Supprimer l’histoire en terminal scientifique, un choix politique

© Le Monde

« Les lycéens en S ne feront pas d’histoire en terminale, mais actuellement ils ne font pas non
plus de français et je n’ai pas le sentiment qu’ils soient illettrés. », a déclaré dimanche à l’AFP, Luc Chatel, ministre de l’Education national. C’est un peu plus qu’un « sentiment » qu’il aurait fallu mettre en avant pour être convaincant. Un argument aurait pu être discuté, mais un sentiment ! Cela illustre déjà le niveau où se situe le débat ; si débat il y a au ministère.

Partons de ce « sentiment » pour montrer la nocivité de tels propos : une politique éducative à moindre coût. Une politique ambitieuse aurait consisté à remettre une heure ou deux de français en terminale S. Mais non. En plus de ne pas avoir de français, les élèves n’auront plus d’histoire, ni de géographie. Heureusement, la philosophie, qui n’est pas enseignée en première, n’est pas encore reléguée. Pourquoi heureusement ? Tout simplement parce que ces élèves auront au moins la possibilité de composer, de rédiger une dissertation. Plutôt que de mettre en avant ce « sentiment », le ministre ou ses conseillers auraient pu s’informer auprès des professeurs de sciences dans les Universités, voire en prépa scientifique, sur le niveau de français des élèves.

Après les sciences économiques et sociales, l’histoire-géographie est donc dans la ligne de mire. Certains diront qu’une heure de perdue sur trois ans, c’est peu. Mais cela permet de supprimer des postes… A lire les témoignages de nombreux enseignants, ce serait méconnaître la difficulté de boucler le programme. Ce dernier était réparti sur trois ans. Demain, il ne le sera plus que sur deux ans avec quatre heures en première. Quatre heures par semaines pour tout boucler, quatre heures pour « lobotomiser » des élèves, quatre heures pour traverser le XXe siècle au pas de charge ou au galop. Et après, d’anciens élèves, sur un futur forum, stigmatiseront l’enseignement de l’histoire géographie comme un vaste bachotage…

Il n’est pas utile de re-citer un des arguments avancés par « l’appel des Historiens » sur ce paradoxe qui consiste à ne plus enseigner l’Histoire-géo « A l’heure de la mondialisation… » et ajoutons : au moment même où ces élèves atteignent la majorité, obtiennent le droit de vote etc. Certes, cette matière pourra toujours être prise en option …

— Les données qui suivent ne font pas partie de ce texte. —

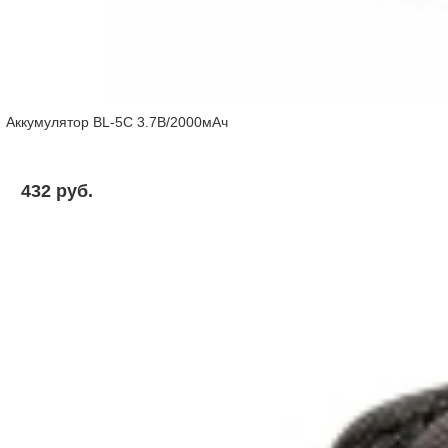
Аккумулятор BL-5C 3.7В/2000мАч
432 pуб.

Quoi que l’on pense de cette suppression de l’histoire en terminal scientifique, ce choix, en dernier ressort, est un choix de politique éducative et donc de société. En tant que tel, il relève d’une décision politique et d’une certaine conception de ce que la France doit être. A l’heure où un débat (?) sans but (aucune loi n’est prévue) sur l’identité nationale a lieu, ce n’est pas le moindre des paradoxes de vouloir supprimer l’histoire et la géographie à des élèves de cet âge. A ce titre, tout le monde est concerné.


Publié le 12 décembre, 2009 dans Education.